#### Directions:
A faithful copy of the data is the goal; set it down exactly, without the images.

*** Supplied entries Section Begins ***

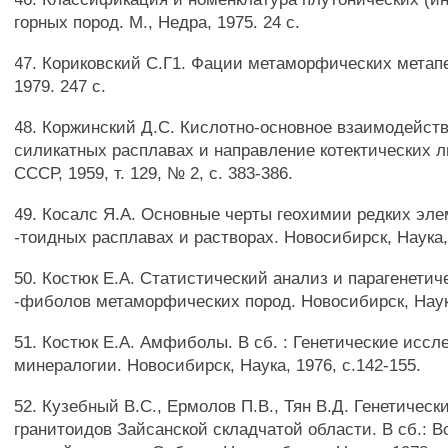
горных пород. М., Недра, 1975. 24 с.
47. Кориковский С.Г1. Фации метаморфических метапе
1979. 247 с.
48. Коржинский Д.С. Кислотно-основное взаимодейст
силикатных расплавах и направление котектических л
СССР, 1959, т. 129, № 2, с. 383-386.
49. Косалс Я.А. Основные черты геохимии редких эле
-тоидных расплавах и растворах. Новосибирск, Наука,
50. Костюк Е.А. Статистический анализ и парагенетич
-фиболов метаморфических пород. Новосибирск, Наук
51. Костюк Е.А. Амфиболы. В сб. : Генетические иссл
минералогии. Новосибирск, Наука, 1976, с.142-155.
52. Кузебный B.C., Ермолов П.В., Тян В.Д. Генетическ
гранитоидов Зайсанской складчатой области. В сб.: 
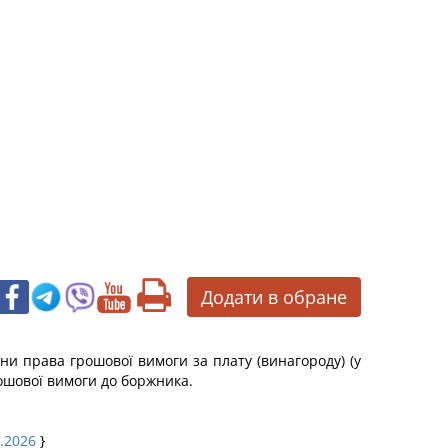
Додати в обране
ни права грошової вимоги за плату (винагороду) (у
рошової вимоги до боржника.
4.2026
}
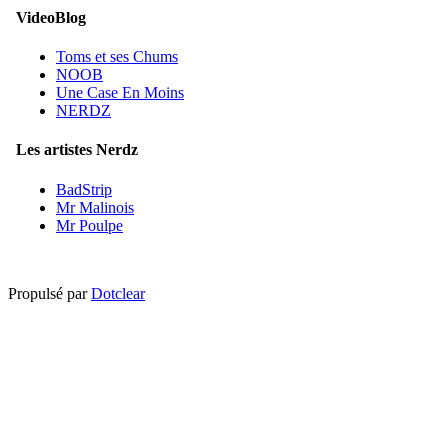
VideoBlog
Toms et ses Chums
NOOB
Une Case En Moins
NERDZ
Les artistes Nerdz
BadStrip
Mr Malinois
Mr Poulpe
Propulsé par
Dotclear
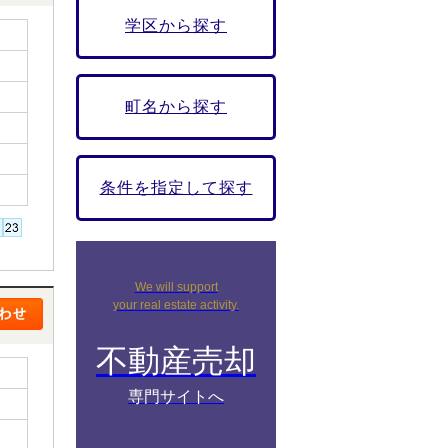
学区から探す
町名から探す
条件を指定して探す
We will support
your real estate activity.
不動産売却
専門サイトへ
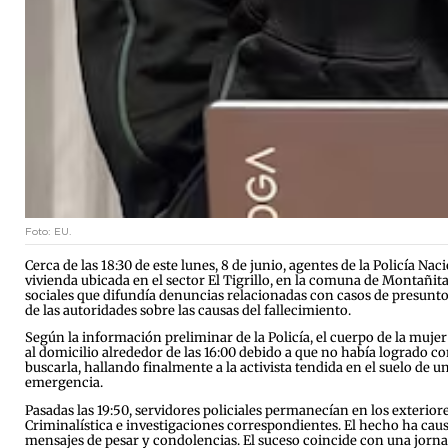
Foto: EU.
Cerca de las 18:30 de este lunes, 8 de junio, agentes de la Policía Na
vivienda ubicada en el sector El Tigrillo, en la comuna de Montañit
sociales que difundía denuncias relacionadas con casos de presunto
de las autoridades sobre las causas del fallecimiento.
Según la información preliminar de la Policía, el cuerpo de la muje
al domicilio alrededor de las 16:00 debido a que no había logrado co
buscarla, hallando finalmente a la activista tendida en el suelo de
emergencia.
Pasadas las 19:50, servidores policiales permanecían en los exterior
Criminalística e investigaciones correspondientes. El hecho ha cau
mensajes de pesar y condolencias. El suceso coincide con una jorna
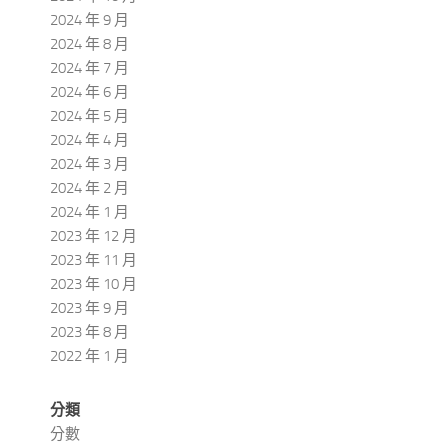
2024 年 9 月
2024 年 8 月
2024 年 7 月
2024 年 6 月
2024 年 5 月
2024 年 4 月
2024 年 3 月
2024 年 2 月
2024 年 1 月
2023 年 12 月
2023 年 11 月
2023 年 10 月
2023 年 9 月
2023 年 8 月
2022 年 1 月
分類
分數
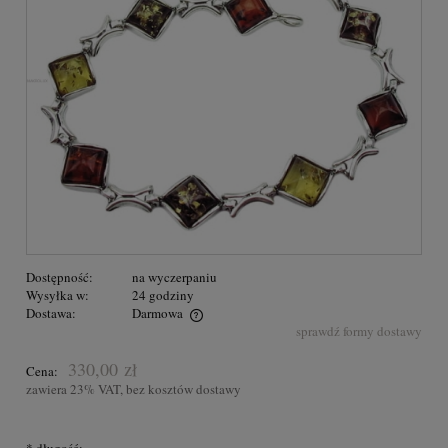
Dostępność:
na wyczerpaniu
Wysyłka w:
24 godziny
Dostawa:
Darmowa
sprawdź formy dostawy
Przesyłka GRATIS na terenie Polski dla zakupów powyżej 300,00
zł
330,00 zł
Cena:
zawiera 23% VAT, bez kosztów dostawy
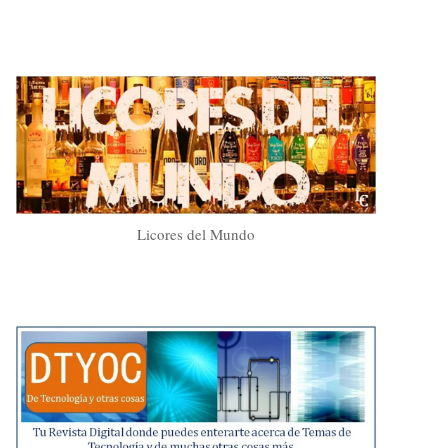
Licores del Mundo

*** Supplied entries Section Ends ***

#### Response:
горных пород. М., Недра, 1975. 24 с.
47. Кориковский С.Г1. Фации метаморфических метапе
1979. 247 с.
48. Коржинский Д.С. Кислотно-основное взаимодейст
силикатных расплавах и направление котектических л
СССР, 1959, т. 129, № 2, с. 383-386.
49. Косалс Я.А. Основные черты геохимии редких эле
-тоидных расплавах и растворах. Новосибирск, Наука,
50. Костюк Е.А. Статистический анализ и парагенетич
-фиболов метаморфических пород. Новосибирск, Наук
51. Костюк Е.А. Амфиболы. В сб. : Генетические иссл
минералогии. Новосибирск, Наука, 1976, с.142-155.
52. Кузебный B.C., Ермолов П.В., Тян В.Д. Генетическ
гранитоидов Зайсанской складчатой области. В сб.: 
Додати в обране
ни права грошової вимоги за плату (винагороду) (у
рошової вимоги до боржника.
4.2026
}
VideoBlog
Toms et ses Chums
NOOB
Une Case En Moins
NERDZ
Les artistes Nerdz
BadStrip
Mr Malinois
Mr Poulpe
Propulsé par
Dotclear
学区から探す
町名から探す
条件を指定して探す
We will support
your real estate activity.
不動産売却
専門サイトへ
Foto: EU.
Cerca de las 18:30 de este lunes, 8 de junio, agentes de la Policía Na
vivienda ubicada en el sector El Tigrillo, en la comuna de Montañit
sociales que difundía denuncias relacionadas con casos de presunto
de las autoridades sobre las causas del fallecimiento.
Según la información preliminar de la Policía, el cuerpo de la muje
al domicilio alrededor de las 16:00 debido a que no había logrado co
buscarla, hallando finalmente a la activista tendida en el suelo de
emergencia.
Pasadas las 19:50, servidores policiales permanecían en los exterior
Criminalística e investigaciones correspondientes. El hecho ha cau
mensajes de pesar y condolencias. El suceso coincide con una jorna
2024 年 9 月
2024 年 8 月
2024 年 7 月
2024 年 6 月
2024 年 5 月
2024 年 4 月
2024 年 3 月
2024 年 2 月
2024 年 1 月
2023 年 12 月
2023 年 11 月
2023 年 10 月
2023 年 9 月
2023 年 8 月
2022 年 1 月
分類
分數
Dostępność:
na wyczerpaniu
Wysyłka w:
24 godziny
Dostawa:
Darmowa
sprawdź formy dostawy
Przesyłka GRATIS na terenie Polski dla zakupów powyżej 300,00
zł
330,00 zł
Cena:
zawiera 23% VAT, bez kosztów dostawy
Licores del Mundo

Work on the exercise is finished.